Obstinément, Louis-René des Forêts.

 

 

      Il disait : « Poignantes retrouvailles au seuil de la demeure de lierre où pâlit sur la sombre toison des murs le visage ravagé du père qui l'aura vu grandir et reconnu si peu.

   Une feuille parmi d'autres jette son dernier feu en planant à rebours sur le ciel d'octobre avec la nonchalance majestueuse d'un fil de la vierge, longue chute aérienne qui diffère l'inertie finale, le fatal pourrissement au sol.

   Ce regard très seul comme déjà repu du théâtre et que le terrible destin du monde n'aiguise plus, attentif seulement au temps personnel que chaque battement du cœur lui mesure, sans hâte ni patience attendant que la mort l'arrache aux cris des vivants qui continueront par toute la terre à retentir dans l'exil et le déchaînement des combats.

   À l'écoute du dernier souffle, veillant jour et nuit, la main pour retarder ensemble le moment de mourir.

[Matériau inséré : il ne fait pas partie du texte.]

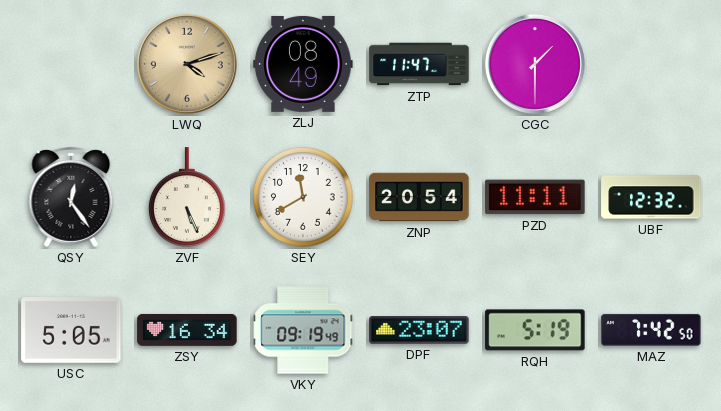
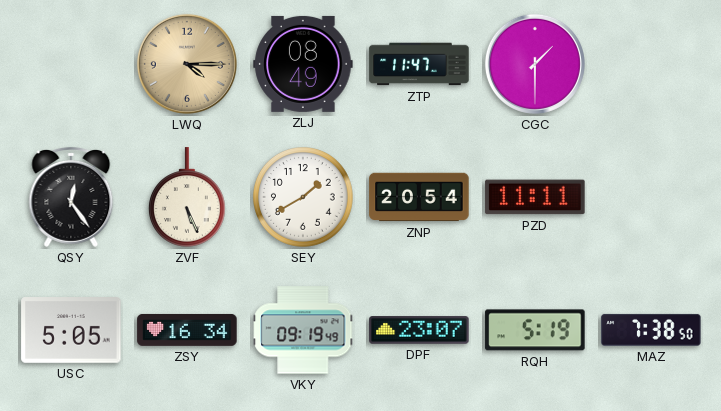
LWQ: 4:12 -> 4:15
SEY: 11:40 -> 1:40
UBF: 12:32 -> none
MAZ: 7:42 -> 7:38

   Dans le jour douteux de la chambre où l'on dirait fermenter la mort, ce vieux corps possédé par la souffrance, ce regard en faction sous la broussaille grise des sourcils comme travaillant avec une extrême dureté  à se voir mourir, ces lèvres où s'entrouvre d'une manière déchirante le sourire timide d'un enfant, ces doigts joints sur le cœur qui cède en un frémissement désolé, ce visage soudain muré dans une absence stupéfiante.

   Une main pieusement tire les rideaux sur le ciel où glisse avec lenteur un nuage glacé de rouge.

   Depuis la nuit des temps, le soleil, toujours ce même soleil qui étale sa splendide boucherie avant de plonger en terre.

 

 

  Même si les ciels sont menaçants, les lieux peu sûrs, même si les vents hurlent de partout avec une persistance troublante, il garde les yeux fermés comme un enfant sur le côté fait semblant de dormir, mais c'est chaque jour à attendre qu'une main sortie de l'ombre vienne fraternellement le prendre par l'épaule et lui désigner sa tâche qu'il accomplira sans éclat, en partenaire effacé, jusqu'au retour suspect de la pureté dont, forts de leurs vantardises et de leurs titres usurpés, se prévaudront les moins purs pour imposer la loi du talion.

   Du jour où il a perdu sa foi dans le monde, il s'y est cru lié comme un fils à sa mère dénaturée.

   En ce troisième printemps où chacun suppute à mots couverts le jour et l'endroit, c'est au plus fort de l'attente le rêve vertigineux des grands vaisseaux chargés à pleins bords de chevaliers sauveurs bondissant hors du flot, foulant la grève, grimpant à l'assaut avec une fraîche énergie, forçant les défenses en moins de deux, fonçant à travers provinces et frontières, enfonçant l'arme l'arme jusqu'au cœur, comme un manuel résume au pas de charge les lentes et coûteuses expéditions de l'histoire.

   Il faut la vertu d'une enfance attardée pour soutenir les plus aguerris, savoir dans le danger comme autrefois dans leurs jeux joindre le tremblement du plaisir à celui de la peur.

  Dans la cellule plâtrée de froid, Anna Livia Plurabelle  appris par cœur sur des feuillets arrachés et planqués en boule au fond des chaussettes. Performance de la mémoire jouant avec les eaux de la langue qui peuplent de leur libre tumulte le temps de la réclusion où l'oisiveté se vit à petit feu dans un dépérissement insensible, une indifférence presque heureuse aux incertitudes du sort.

 

   Un mot de trop met tout en péril » .

 

Ostinato, Louis-René Des Forêts.

 

  Dans le vent brumeux qui rase la champagne berrichonne, du côté de Saint-Ambroix, je pense à lui.